I'm a little bit surprised and not very happy with how this is being handled. First because the old repository is now a 404 HTTP error with no information whatsoever (in fact, the PyPi page still points to the old repo: https://pypi.python.org/pypi/python-cloudfiles), and second because PyPi wasn't updated (207004 downloads of the latest release). A final release would be nice, specially to inform your users that the project is unsupported and what is the alternative.
I'll migrate my stuff to python-swiftclient. I already knew Rackspace wasn't very interested in that library, so it's not a big deal for me.
Looks like an honest mistake, but I'm not sure if I can trust Rackspace's open source projects in the future.
First, although it was before my time, let me take responsibility and apologize. You're completely right - this was not clearly communicated, its confusing, it is misleading and should have been handled much differently.
I will get the needed information in place, and handle this properly. I personally apologize for the confusion.
Hello; Sam Falvo here, a Rackspace quality engineer. I'm working on the Gorax project to offer Go bindings to Rackspace's APIs.
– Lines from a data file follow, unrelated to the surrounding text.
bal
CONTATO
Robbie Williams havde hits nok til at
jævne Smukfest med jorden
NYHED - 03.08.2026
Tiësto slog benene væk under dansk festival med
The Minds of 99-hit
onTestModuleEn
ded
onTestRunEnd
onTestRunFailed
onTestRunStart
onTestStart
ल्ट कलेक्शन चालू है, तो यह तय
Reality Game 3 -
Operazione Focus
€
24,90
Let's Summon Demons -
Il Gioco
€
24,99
I encourage you to watch the github.com/racker/gorax project to remain informed of updates.
Progress is kind of slow at the moment, but is proceeding more or less steadily. It's also the newest language binding, so it will of course not be as feature complete as, say, the Python or Node bindings.
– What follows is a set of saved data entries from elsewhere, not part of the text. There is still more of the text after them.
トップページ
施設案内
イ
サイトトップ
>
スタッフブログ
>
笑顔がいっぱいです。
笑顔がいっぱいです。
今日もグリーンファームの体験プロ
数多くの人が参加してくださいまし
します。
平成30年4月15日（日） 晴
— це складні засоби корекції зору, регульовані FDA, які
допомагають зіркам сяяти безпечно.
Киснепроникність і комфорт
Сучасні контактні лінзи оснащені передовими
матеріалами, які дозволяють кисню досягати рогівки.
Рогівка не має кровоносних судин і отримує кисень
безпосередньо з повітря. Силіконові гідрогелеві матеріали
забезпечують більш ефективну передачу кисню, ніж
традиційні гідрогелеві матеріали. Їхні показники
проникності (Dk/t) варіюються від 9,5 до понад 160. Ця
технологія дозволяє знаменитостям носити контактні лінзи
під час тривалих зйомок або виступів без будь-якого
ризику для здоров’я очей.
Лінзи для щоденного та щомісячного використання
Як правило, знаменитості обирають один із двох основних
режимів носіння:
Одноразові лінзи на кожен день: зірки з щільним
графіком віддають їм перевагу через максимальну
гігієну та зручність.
I have to go through several levels to do that, but I'll try. :)
Just a head's up though -- I'm considering migrating the repository to the github.com/rackerlabs organization within a week or so, for consistency with other, more officially supported, API bindings.
I know of one unofficial Go SDK in the works. When we fully support an SDK we really support it by dedicating headcount to those SDKs. Things are obviously still evolving, and Go support is definitely on my wish list.
IMO, you can't really talk credibly about having "Fanatical Support for Developers" if you don't support at least one compiled systems-development language, i.e., C++ or Go. But I'm sure I'm in the minority.
While Gorax isn't on the "official" list of bindings supported, I'm taking it upon myself, as a Racker and Go enthusiast, to maintain the Gorax project.
Please see the project page at github.com/racker/gorax. Thanks!
I find this hard to believe-- as a current Rackspace customer (I'd kill to switch) I can say I've had nothing but horrible customer support. Save, one guy named Mark Lessel-- who is a fucking boss (had to give him props).
But I only get to someone like mark, once I've gotten so fed up, I start being an asshole and then, only then, does anything get done (they send Mark to help me). I don't like being an asshole, but spending 3 days going back and forth before getting a resolution is too much.
They've too often had people without technical ability (or it so it seems) attempt to assist me, then blow me off because they don't understand the true nature of the problem.
They say you can "move a slider" and increase the size of your VPS. Which couldn't be further from the truth; more often than not you have to get on the line with their support to figure out why the instance failed to build. Only to drag it out for another 30 minutes telling you to wait; before actually investigating the god damn problem.... Makes scaling quickly very easy (sarcasm).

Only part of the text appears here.